DISCUSSION (4 min) — BREAKOUT ROOMS (preferred) OR POLL + DEBRIEF Paste the scenario in chat BEFORE sending students to breakout rooms. BREAKOUT ROOM FORMAT (2-3 min rooms, groups of 3-4): - Prompt: "Agree on one answer to 'what should happen,' then identify your biggest concern about that answer." - When you bring them back: ask 2-3 groups to share their answer AND their concern (the concern is the interesting part) POLL FORMAT (if breakouts feel too long): - Launch pre-built Zoom poll: "What should happen?" with the 4 options - Show results on screen (results will be split — that's the point) - Debrief: "Notice we disagree. Now: who should break the tie, and how?" FACILITATION: - If they say "remove it" → Ask: who verifies it's false? What if government is lying? - If they say "leave it up" → Ask: what about real harm from false beliefs? - If they say "labels" → Ask: do labels work? Evidence is mixed. DRAW OUT THE TENSION: - Every option has costs - The question isn't "what's best" but "what's least bad" - Different societies will answer differently based on their histories and values OPTIONAL WRAP (30 sec): - Ask 1-2 students to state (1) their policy, (2) their biggest worry about it. - Or paste in chat: "Type your policy in one word, then a comma, then your biggest worry." TRANSITION: "Let's close with the big picture."

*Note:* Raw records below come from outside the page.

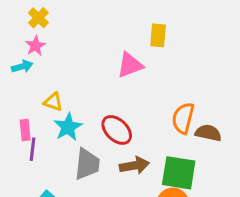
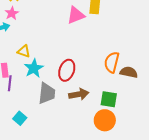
pink triangle: (130, 65) -> (76, 15), moved
red ellipse: (117, 130) -> (67, 70), turned 65
green square: (179, 173) -> (109, 99), size x0.7

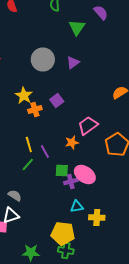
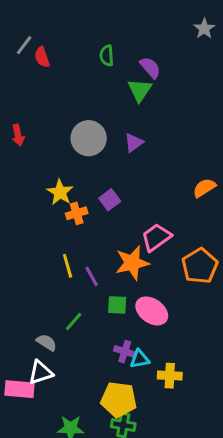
purple semicircle: (101, 12) -> (150, 68), moved
orange star: (72, 142) -> (132, 263), size x1.6
green line: (28, 164) -> (74, 321), moved
purple cross: (71, 182) -> (125, 352), moved, turned 32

--- ## Key Takeaways 1. **AI fundamentally changes disinformation** - scale, speed, and quality make old defenses obsolete 2. **The governance dilemma is real** - every solution risks becoming the problem it solves 3. **There is no neutral ground** - inaction is also a choice with consequences 4. **Resilience beats defense** - design systems that survive manipulation, don't try to eliminate it 5. **Democracy requires active maintenance** - informed, engaged citizens are the last line of defense
TAKEAWAYS (2 min) - Read each slowly, add brief elaboration ONLINE TIP: - Ask students to open their notes and write down the one takeaway that surprised them most - Cold-call 1-2 students by name: "[Name], which one landed for you?" - This keeps engagement high in the final stretch when online attention drifts CLOSING THOUGHT: "The question isn't whether AI will be used to manipulate democracy — it already is. The question is whether we can build systems and citizens resilient enough to survive it." This is genuinely uncertain. We might fail. But giving up guarantees failure.
CLOSING QUESTION - Leave this on screen - Don't answer it — let it sit - This is the question their generation will have to answer ONLINE EXIT TICKET (paste in chat, 1 min): "Drop one word in chat: the resilience lever you think matters most — Friction, Transparency, Pluralism, Redundancy, Inoculation, or Accountability." Read the distribution aloud; thank students; end class. OPTIONAL: Ask students to post their answer in the Canvas discussion board as a short reflection — useful if you want to assess engagement from the async format.